After delisting, Luckin purged the original fraudulent management, refinanced, settled with US investors, and further approached profitability... The rebirth of the blue fawn is getting closer and closer, and the market view has found that "the domestic coffee that really has an absolute advantage is still Luckin".

Wen 丨 BT Finance Han

Luckin Coffee (PINK: LKNCY) is definitely a sample that can be recorded in the historical record, from its inception to listing, to delisting to rebirth, everything has developed too fast.

First of all, the rapid development, this coffee brand born in 2017 at the beginning of its establishment with the "burning money strategy" quickly attacked the city, the number of stores in China is close to Starbucks. Looking at the listing fast, it landed on the US stock market less than two years after its establishment. Next, the delisting is also fast.
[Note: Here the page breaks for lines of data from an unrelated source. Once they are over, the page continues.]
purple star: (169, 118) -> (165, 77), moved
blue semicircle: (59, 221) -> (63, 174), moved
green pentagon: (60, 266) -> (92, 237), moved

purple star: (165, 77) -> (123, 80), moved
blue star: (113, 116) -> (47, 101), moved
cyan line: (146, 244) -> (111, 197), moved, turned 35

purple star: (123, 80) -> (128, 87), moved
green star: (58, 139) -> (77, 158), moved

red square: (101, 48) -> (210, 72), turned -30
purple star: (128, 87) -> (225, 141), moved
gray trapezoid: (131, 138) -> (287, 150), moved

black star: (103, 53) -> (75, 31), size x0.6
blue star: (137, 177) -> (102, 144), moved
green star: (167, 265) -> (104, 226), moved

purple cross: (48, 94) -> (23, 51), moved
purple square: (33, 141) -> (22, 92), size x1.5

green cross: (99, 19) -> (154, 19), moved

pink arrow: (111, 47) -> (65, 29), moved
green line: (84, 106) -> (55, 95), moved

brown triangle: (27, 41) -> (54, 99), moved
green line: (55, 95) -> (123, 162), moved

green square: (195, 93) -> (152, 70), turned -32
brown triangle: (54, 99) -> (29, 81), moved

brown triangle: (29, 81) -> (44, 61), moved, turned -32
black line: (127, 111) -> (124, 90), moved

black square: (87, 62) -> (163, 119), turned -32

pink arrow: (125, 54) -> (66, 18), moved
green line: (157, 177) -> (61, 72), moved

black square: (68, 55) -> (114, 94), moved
After experiencing shorting in muddy waters and exposing financial fraud, it ended dismally after only one year after listing.

But now it seems that Luckin's "resurrection" is also fast enough. When the domestic coffee investment boom rose again, the market found that Luckin was still an inextricable brand.

On June 29, 2020, Luckin Coffee officially suspended trading on the NASDAQ and prepared to delist, and also faced a number of class-action lawsuits representing investors in A number of US law firms.

Luckin first cleaned up the management involved in financial fraud. An internal independent investigation report released by the special committee of Luckin Coffee's board of directors in July 2020 showed that the company's self-disclosed counterfeit transaction began in April 2019, when CEO Qian Zhiya and COO Liu Jian participated in the fraud, and fired 15 employees, including the two.

After the above personnel changes, Luckin ushered in a change of coach: Lu Zhengyao gave way to chairman, and Guo Jinyi succeeded and concurrently served as CEO. Guo Jinyi was Lu Zhengyao's "old general" during the entrepreneurial period of UCAR, and for this reason, it was widely believed that Ruixing was still controlled by Lu Zhengyao.

However, what surprised the market was that in 2021, Luckin exposed "infighting" and dozens of middle and senior managers of Luckin jointly impeached Chairman Guo Jinyi. Later, Guo Jinyi issued a letter to respond to the matter, saying that this report letter was drafted by Lu Zhengyao, Qian Zhiya and other employees who did not know the truth. The above-mentioned back and forth between you and me makes the market feel that Guo and Lu seem to be divided. Later, the Beijing News reported that this infighting was caused by Lu Zhengyao's new entrepreneurial project to poach the Luckin technical team, but was stopped by Guo Jinyi, so guo was "forced to the palace".

Judging from the results, as of now, the management led by Guo Jinyi still manages the company.

In April 2021, Luckin continued to raise $250 million to become a major event in the investment circle again, and people were surprised that the blue fawn was not abandoned and was given another blood transfusion. The round of financing, which is jointly participated by the company's old shareholders, Dapu Capital and Joy Capital, plans to use the new investment to promote offshore restructuring and fulfill the settlement agreement with the US Securities and Exchange. Rumors about Luckin's refinancing also blew in August, when the Financial Associated Press reported that the new financing participants included industrial capital of five-star holding group. However, on August 12, Interface reported that Luckin said that the company had no financing arrangements in the near future.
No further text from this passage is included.